**EXERCISE OBJECTIVE:**
In the records that follow, the lines from the one containing "は100エピソード目を迎えて話題にな" to the one containing "apresentação de contragaran", inclusive, are to be given again exactly.

Records excerpted from a collection
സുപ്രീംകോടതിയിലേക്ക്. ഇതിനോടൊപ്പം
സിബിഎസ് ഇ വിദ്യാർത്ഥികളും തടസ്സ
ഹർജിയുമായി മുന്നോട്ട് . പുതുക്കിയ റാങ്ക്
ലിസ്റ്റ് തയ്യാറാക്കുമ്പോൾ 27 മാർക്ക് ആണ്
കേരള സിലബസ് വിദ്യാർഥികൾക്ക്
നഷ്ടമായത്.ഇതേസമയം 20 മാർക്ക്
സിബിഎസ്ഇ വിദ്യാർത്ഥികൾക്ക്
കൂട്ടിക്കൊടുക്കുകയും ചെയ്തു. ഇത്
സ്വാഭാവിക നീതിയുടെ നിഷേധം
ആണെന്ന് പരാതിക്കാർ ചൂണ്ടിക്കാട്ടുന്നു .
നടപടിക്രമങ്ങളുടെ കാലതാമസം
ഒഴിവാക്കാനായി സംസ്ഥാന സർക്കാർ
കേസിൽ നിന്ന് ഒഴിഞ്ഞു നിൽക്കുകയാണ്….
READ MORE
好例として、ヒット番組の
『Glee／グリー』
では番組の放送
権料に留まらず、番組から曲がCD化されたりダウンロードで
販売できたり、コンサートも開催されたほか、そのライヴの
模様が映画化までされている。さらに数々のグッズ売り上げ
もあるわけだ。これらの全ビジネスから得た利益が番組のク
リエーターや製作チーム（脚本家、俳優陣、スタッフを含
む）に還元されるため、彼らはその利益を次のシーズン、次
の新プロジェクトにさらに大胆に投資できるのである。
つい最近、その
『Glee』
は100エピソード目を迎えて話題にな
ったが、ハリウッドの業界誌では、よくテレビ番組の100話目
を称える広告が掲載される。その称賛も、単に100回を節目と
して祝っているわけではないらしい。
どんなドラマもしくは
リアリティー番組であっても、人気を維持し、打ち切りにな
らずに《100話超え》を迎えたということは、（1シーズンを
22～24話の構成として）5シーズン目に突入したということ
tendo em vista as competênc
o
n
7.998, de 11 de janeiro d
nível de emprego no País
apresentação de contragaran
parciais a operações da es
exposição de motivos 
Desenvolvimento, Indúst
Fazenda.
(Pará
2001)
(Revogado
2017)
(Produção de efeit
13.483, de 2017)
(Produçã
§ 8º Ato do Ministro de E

**WRITTEN REPLY:**
は100エピソード目を迎えて話題にな
ったが、ハリウッドの業界誌では、よくテレビ番組の100話目
を称える広告が掲載される。その称賛も、単に100回を節目と
して祝っているわけではないらしい。
どんなドラマもしくは
リアリティー番組であっても、人気を維持し、打ち切りにな
らずに《100話超え》を迎えたということは、（1シーズンを
22～24話の構成として）5シーズン目に突入したということ
tendo em vista as competênc
o
n
7.998, de 11 de janeiro d
nível de emprego no País
apresentação de contragaran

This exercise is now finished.